Stored items
*****

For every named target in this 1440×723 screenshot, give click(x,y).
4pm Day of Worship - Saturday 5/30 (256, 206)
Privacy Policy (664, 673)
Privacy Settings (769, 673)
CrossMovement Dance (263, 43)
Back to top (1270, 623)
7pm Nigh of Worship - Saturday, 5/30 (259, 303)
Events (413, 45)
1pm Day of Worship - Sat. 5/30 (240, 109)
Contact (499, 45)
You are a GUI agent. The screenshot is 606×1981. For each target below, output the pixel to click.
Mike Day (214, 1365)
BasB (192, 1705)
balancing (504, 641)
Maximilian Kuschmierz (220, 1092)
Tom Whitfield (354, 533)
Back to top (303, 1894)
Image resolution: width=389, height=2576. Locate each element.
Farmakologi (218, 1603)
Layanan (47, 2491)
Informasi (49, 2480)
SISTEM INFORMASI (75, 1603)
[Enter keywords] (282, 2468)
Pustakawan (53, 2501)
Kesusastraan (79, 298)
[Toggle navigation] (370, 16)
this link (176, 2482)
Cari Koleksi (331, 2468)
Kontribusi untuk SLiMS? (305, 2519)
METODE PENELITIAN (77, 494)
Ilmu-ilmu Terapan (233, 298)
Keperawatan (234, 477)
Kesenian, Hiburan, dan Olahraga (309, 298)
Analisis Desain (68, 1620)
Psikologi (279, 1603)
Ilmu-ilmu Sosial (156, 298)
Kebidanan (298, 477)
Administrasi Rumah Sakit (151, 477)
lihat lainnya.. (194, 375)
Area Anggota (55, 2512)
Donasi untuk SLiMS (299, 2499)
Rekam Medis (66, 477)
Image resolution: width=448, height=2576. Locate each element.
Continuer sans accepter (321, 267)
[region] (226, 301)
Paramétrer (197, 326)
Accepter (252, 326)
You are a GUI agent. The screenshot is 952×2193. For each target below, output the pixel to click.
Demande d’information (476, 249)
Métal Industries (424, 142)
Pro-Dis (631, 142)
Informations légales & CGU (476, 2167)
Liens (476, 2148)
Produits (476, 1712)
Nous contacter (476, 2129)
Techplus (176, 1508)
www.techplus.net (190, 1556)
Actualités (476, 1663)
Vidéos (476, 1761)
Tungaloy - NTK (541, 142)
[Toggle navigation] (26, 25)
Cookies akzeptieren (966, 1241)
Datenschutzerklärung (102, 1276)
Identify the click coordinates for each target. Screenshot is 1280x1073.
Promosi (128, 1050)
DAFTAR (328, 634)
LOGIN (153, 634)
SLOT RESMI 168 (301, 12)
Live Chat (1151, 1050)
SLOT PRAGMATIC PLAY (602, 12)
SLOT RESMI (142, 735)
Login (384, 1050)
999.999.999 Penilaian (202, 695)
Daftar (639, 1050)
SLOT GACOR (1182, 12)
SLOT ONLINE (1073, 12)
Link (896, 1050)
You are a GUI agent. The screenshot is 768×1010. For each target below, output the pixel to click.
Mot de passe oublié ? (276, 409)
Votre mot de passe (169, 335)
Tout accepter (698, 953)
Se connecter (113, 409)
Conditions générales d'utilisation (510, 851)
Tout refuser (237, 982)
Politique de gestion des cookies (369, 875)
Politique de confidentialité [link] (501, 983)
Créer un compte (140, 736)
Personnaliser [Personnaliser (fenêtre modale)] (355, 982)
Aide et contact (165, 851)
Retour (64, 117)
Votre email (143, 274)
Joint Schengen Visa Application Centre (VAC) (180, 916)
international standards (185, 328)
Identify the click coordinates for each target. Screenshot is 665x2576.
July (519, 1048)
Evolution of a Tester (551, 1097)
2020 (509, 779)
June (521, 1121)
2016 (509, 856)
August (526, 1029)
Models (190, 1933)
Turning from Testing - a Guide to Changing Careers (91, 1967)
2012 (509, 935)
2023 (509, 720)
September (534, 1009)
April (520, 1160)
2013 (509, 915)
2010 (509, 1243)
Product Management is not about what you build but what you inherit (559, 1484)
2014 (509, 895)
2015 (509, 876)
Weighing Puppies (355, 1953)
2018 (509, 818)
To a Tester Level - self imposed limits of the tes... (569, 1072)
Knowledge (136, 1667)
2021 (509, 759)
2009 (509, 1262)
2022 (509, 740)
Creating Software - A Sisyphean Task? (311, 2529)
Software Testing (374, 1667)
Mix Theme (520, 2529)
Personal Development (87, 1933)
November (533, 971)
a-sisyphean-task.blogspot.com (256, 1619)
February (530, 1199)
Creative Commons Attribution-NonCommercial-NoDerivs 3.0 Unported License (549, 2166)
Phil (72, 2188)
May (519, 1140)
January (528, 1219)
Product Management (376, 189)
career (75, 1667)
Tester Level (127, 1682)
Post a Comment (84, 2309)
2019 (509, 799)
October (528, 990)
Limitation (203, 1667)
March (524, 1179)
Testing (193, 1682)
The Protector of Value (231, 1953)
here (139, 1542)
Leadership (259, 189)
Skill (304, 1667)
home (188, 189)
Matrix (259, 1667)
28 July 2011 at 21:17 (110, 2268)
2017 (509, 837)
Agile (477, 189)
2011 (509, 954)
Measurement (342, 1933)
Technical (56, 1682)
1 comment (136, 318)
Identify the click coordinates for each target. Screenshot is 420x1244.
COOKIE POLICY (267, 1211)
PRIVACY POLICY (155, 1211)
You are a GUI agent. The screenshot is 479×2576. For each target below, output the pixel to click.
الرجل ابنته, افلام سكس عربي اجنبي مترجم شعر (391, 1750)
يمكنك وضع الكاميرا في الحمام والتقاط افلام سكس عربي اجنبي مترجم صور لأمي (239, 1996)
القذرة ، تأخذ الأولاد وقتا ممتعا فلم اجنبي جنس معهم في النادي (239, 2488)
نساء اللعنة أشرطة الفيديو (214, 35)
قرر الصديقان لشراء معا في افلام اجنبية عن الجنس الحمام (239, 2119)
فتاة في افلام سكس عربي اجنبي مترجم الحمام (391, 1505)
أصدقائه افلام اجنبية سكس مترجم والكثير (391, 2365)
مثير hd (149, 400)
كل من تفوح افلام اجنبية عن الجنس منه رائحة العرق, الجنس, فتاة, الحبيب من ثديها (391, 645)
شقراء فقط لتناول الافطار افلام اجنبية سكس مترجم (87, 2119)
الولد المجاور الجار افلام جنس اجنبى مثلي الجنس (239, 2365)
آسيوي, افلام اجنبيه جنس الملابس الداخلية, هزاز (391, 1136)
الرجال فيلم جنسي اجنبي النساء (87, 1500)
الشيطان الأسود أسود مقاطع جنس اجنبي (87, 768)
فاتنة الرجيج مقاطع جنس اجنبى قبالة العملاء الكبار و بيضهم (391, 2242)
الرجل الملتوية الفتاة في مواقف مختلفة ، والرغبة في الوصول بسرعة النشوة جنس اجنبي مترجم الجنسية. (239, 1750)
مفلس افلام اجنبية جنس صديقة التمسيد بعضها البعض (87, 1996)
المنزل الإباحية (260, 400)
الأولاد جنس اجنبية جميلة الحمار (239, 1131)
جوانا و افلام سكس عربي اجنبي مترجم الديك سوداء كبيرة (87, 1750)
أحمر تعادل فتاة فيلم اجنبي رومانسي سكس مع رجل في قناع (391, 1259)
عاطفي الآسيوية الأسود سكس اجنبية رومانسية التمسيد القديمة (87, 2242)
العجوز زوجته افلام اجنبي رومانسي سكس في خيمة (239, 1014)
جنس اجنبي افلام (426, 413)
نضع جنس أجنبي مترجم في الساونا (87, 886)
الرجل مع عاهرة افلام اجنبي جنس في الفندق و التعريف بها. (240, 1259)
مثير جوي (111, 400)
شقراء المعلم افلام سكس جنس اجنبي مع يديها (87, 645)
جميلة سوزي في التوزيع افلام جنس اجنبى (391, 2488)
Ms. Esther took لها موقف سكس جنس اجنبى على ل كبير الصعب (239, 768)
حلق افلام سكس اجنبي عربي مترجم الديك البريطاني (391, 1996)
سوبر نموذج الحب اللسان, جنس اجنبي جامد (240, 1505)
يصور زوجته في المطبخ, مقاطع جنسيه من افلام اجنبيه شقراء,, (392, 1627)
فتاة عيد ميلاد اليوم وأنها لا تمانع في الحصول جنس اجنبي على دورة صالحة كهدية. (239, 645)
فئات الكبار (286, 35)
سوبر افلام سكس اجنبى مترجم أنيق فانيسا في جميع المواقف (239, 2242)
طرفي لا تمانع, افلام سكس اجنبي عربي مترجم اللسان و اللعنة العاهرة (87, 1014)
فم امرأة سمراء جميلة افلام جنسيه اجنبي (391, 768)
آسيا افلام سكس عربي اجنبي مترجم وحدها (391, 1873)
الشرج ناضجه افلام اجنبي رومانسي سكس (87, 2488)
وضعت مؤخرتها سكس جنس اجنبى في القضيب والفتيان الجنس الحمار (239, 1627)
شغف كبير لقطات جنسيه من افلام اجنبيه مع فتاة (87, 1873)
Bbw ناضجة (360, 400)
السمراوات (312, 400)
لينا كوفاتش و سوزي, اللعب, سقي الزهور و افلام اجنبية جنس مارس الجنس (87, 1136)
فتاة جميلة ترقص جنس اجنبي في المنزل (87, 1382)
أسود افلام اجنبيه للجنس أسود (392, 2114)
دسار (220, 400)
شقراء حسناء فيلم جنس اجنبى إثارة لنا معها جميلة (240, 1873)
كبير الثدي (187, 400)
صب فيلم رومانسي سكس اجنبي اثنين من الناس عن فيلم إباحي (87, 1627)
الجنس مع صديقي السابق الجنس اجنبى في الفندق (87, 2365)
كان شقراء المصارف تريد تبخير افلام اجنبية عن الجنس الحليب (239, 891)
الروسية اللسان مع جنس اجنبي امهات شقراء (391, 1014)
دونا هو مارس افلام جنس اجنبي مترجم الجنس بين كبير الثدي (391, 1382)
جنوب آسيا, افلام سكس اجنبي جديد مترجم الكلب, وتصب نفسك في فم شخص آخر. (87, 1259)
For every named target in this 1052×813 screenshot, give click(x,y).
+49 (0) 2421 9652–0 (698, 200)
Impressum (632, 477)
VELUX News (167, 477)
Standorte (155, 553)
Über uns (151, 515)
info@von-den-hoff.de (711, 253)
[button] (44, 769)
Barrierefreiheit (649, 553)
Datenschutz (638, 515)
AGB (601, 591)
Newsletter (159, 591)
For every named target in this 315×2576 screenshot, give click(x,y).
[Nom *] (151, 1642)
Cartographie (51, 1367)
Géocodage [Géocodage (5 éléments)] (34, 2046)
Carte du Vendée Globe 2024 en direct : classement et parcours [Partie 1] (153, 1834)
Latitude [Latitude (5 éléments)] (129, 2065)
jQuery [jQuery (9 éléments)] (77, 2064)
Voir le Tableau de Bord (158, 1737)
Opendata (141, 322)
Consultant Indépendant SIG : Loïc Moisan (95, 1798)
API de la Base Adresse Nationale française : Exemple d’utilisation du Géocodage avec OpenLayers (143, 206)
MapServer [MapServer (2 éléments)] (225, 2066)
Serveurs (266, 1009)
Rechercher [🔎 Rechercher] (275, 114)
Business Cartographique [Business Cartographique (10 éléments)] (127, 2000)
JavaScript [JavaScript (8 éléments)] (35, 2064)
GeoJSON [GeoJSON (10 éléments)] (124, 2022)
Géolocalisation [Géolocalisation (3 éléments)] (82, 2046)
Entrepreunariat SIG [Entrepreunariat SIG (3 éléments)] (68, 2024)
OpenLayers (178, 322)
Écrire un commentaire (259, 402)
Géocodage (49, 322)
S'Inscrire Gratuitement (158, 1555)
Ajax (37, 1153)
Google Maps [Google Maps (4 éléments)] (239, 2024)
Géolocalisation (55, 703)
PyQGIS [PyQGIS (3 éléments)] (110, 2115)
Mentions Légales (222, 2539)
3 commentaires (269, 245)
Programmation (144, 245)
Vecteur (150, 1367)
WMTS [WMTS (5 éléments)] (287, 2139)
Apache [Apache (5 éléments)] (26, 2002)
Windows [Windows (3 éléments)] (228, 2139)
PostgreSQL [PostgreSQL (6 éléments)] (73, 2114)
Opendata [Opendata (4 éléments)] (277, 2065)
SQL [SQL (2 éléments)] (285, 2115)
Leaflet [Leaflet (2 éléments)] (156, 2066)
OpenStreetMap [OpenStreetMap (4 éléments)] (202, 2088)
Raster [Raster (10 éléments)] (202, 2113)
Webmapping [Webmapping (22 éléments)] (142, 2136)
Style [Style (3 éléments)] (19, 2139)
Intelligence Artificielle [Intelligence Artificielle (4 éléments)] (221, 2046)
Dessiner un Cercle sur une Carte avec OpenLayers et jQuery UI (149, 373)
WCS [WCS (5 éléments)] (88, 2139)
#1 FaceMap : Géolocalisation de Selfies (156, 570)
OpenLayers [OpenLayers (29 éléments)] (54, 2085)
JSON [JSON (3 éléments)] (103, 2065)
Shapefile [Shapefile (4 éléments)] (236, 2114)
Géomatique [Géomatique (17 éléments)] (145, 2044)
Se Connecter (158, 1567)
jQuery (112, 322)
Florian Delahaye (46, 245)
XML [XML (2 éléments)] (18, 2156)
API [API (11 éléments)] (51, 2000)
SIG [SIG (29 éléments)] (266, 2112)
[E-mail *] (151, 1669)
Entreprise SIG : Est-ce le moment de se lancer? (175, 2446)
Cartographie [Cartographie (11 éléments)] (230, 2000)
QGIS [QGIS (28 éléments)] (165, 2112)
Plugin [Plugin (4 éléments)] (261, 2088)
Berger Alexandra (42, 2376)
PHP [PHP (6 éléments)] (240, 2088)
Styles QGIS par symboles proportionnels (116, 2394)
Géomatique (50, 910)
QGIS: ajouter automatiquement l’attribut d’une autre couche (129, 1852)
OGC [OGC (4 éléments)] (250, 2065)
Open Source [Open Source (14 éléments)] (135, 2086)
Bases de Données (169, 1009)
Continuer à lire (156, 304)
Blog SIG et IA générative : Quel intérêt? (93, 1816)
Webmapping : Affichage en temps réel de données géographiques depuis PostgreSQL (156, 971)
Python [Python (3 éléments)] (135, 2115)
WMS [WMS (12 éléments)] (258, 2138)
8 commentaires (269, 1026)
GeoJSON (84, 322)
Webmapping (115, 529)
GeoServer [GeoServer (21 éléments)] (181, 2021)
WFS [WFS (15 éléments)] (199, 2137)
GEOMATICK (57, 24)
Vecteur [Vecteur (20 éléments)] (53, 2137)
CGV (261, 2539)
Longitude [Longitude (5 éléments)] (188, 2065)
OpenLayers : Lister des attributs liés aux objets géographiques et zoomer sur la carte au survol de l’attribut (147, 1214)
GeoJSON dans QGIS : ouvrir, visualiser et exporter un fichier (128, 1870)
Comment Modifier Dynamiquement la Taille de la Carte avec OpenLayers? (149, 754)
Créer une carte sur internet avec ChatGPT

*****

All that is wanted is an exact copy of the lines above from the one with "July (519, 1048)" through the one with "PRIVACY POLICY (155, 1211)", with both ends included.

> **Written solution**:
July (519, 1048)
Evolution of a Tester (551, 1097)
2020 (509, 779)
June (521, 1121)
2016 (509, 856)
August (526, 1029)
Models (190, 1933)
Turning from Testing - a Guide to Changing Careers (91, 1967)
2012 (509, 935)
2023 (509, 720)
September (534, 1009)
April (520, 1160)
2013 (509, 915)
2010 (509, 1243)
Product Management is not about what you build but what you inherit (559, 1484)
2014 (509, 895)
2015 (509, 876)
Weighing Puppies (355, 1953)
2018 (509, 818)
To a Tester Level - self imposed limits of the tes... (569, 1072)
Knowledge (136, 1667)
2021 (509, 759)
2009 (509, 1262)
2022 (509, 740)
Creating Software - A Sisyphean Task? (311, 2529)
Software Testing (374, 1667)
Mix Theme (520, 2529)
Personal Development (87, 1933)
November (533, 971)
a-sisyphean-task.blogspot.com (256, 1619)
February (530, 1199)
Creative Commons Attribution-NonCommercial-NoDerivs 3.0 Unported License (549, 2166)
Phil (72, 2188)
May (519, 1140)
January (528, 1219)
Product Management (376, 189)
career (75, 1667)
Tester Level (127, 1682)
Post a Comment (84, 2309)
2019 (509, 799)
October (528, 990)
Limitation (203, 1667)
March (524, 1179)
Testing (193, 1682)
The Protector of Value (231, 1953)
here (139, 1542)
Leadership (259, 189)
Skill (304, 1667)
home (188, 189)
Matrix (259, 1667)
28 July 2011 at 21:17 (110, 2268)
2017 (509, 837)
Agile (477, 189)
2011 (509, 954)
Measurement (342, 1933)
Technical (56, 1682)
1 comment (136, 318)
Identify the click coordinates for each target. Screenshot is 420x1244.
COOKIE POLICY (267, 1211)
PRIVACY POLICY (155, 1211)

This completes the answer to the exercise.